La réouverture des Archives Départementales du Loiret dans le courant du premier semestre 2024 devrait permettre d’en découvrir plus sur eux. L’enregistrement, le cadastre ou bien encore les archives communales qui ont été versées aux Archives Départementales permettraient à coup sûr d’ajouter des détails à leur vie. Les anciens du village sont aussi à questionner. Maintenant que les personnes sur ces deux photos anciennes ont été identifiées, une recherche généalogique ascendante est également réalisable! Peut-être dans un prochain article.
Quoi qu’il en soit, ces deux photographies doivent revenir aux descendants ou collatéraux de cette famille. Dès que j’en aurai retrouvé, je leur restituerai. Et si vous en connaissez (Rebréchien est un tout petit monde), n’hésitez pas à me le faire savoir !
Cet article est rédigé dans le cadre des ateliers blog de CLG Formation-Recherches. Le thème du mois de février est : « un couple »

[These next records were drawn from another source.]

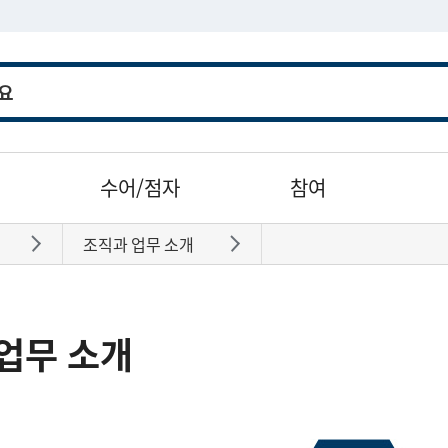
수어/점자
참여
조직과 업무 소개
바로가기
바로가기
업무 소개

Magnifique enquête, j’espère que vous retrouverez leurs descendants !
Merci! Oui, également! Quand les AD du Loiret auront ouvert leurs portes, je trouverai la réponse à coup sûr!
Magnifique travail de recherches ! J’espère que tu pourras trouver des informations supplémentaires aux AD et leur trouver des descendants.
Merci Noëline!
Bravo David! Une jolie plume et une rigueur teintée d’une forte ténacité au service d’une passionnante découverte!
Merci Candice!
Merci Monsieur pour cette recherche et votre narration.
Mes ancêtres maternels venaient également de Rebrechien et Bougy-les-Neuville.
Madame Le faucheux Jeannine née le 06/05/1931 à Rebrechien est décédée le 10/11/2023 .
Elle était la tante par alliance de ma maman.
J’espère vous lire prochainement pour la suite de vos recherches et la découverte des descendants de ce couple.
Merci à vous! Je ferai certainement un autre article pour étoffer la vie d’Ernest et Blanche! Je connais bien Bougy-Lez-Neuville, charment (tout) petit village!